At the moment only the UK, US, France, Russia, China and India have nuclear powered submarines, and only the first four know how to build them (China and India bought theirs from Russia). This kind of technology provides enormous advantage because conventional submarines are powered by batteries, and to recharge those batteries requires a diesel engine, which needs oxygen. This means the submarine has to remain at periscope depth from the surface. The battery also limits the range of conventional submarines -- a nuclear powered sub has no curbs on its range because it refuels only every 25 years.
Wired is told that the reactor is in a strong steel structure about the size of a large shed. Inside that structure is Uranium-235 with control rods in it. When those control rods are removed, the uranium atoms start to split and produce energy. The energy heats up water, which is carried in pipes as superheated steam, which heats water in a secondary system of pipes. The secondary steam is used to power the turbines, which power the propellors. Like everything in a sub, that process is complicated by its needing to be extremely quiet. The reactor system is cooled by seawater which must be continually pumped on-board. To keep the pumps quiet, they are mounted on rafts and damped. The same goes for the mechanism that flushes the toilet, as well as the machine that turns seawater into freshwater and then uses some of that freshwater to produce air. It's crucial that it's quiet. Sometimes the submarine operates in ultra-quiet mode for a few hours, when the biggest noise risk is the crew, who can be heard by other subs if they drop something or clank on steps, so they are sent to their bunks and forbidden to run water.
There are other factors which can give away a sub's position. Carbon dioxide is discharged into the sea through a diffuser in order to ensure no bubbles are visible on the surface. Before starting its service at sea, the sub travels to Kings Bay naval base in Georgia in the US, where it passes through huge loops of metal to reduce its magnetic signature (after all the hammering on metalwork during construction, it's like a giant magnet when it enters the water). And the shape of the boat is designed to reduce the signature of its wake -- which can be detected and followed up to 12 hours later.
On the command deck there is an intercom as well as an old-fashioned voicepipe in case of electronic failure. There is no periscope; instead a mast rises for a few seconds, spins around, records images, then comes back down, so those in the command centre can review images on a screen.

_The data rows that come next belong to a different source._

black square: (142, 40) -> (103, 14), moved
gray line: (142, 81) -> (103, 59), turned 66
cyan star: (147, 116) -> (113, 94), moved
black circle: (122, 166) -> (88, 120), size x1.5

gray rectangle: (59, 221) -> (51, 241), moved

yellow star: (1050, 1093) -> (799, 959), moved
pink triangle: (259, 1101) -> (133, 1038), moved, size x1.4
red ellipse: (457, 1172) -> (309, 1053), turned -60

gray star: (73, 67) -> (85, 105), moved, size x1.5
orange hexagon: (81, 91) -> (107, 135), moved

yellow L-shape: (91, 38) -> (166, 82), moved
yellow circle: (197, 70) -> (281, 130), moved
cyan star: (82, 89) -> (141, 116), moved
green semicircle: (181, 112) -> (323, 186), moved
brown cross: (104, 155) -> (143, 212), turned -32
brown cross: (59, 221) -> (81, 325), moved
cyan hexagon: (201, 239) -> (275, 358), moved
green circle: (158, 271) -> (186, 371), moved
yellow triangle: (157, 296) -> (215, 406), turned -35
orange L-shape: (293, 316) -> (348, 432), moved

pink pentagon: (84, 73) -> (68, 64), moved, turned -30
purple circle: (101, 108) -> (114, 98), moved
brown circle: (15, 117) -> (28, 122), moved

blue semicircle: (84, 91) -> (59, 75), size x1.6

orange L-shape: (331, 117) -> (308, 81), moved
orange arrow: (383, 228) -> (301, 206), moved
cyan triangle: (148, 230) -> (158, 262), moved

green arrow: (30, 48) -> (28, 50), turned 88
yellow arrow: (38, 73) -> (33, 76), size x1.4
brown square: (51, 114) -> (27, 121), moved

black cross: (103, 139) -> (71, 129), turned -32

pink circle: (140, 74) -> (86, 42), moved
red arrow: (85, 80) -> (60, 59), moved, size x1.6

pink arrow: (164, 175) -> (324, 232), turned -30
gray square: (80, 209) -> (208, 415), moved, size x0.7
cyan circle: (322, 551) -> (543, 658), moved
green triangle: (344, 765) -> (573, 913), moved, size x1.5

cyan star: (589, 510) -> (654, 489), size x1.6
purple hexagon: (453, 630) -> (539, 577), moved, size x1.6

Finally there is the magazine, which contains six torpedo tubes and racks of Spearfish torpedoes and Tomahawk missiles. The Royal Navy hasn't fired a torpedo in battle since the submarine HMS Conqueror sank the General Belgrano during the Falklands War. But British submarines have fired dozens of Tomahawk missiles during the wars in Kosovo, Afghanistan, Iraq and Libya.
"The UK needs armed forces," Godden says. "Providing the armed forces with the best equipment we can is important." Should the UK be involved in armed conflicts post-2020, expect Astute-class submarines to be in action, ever so quietly.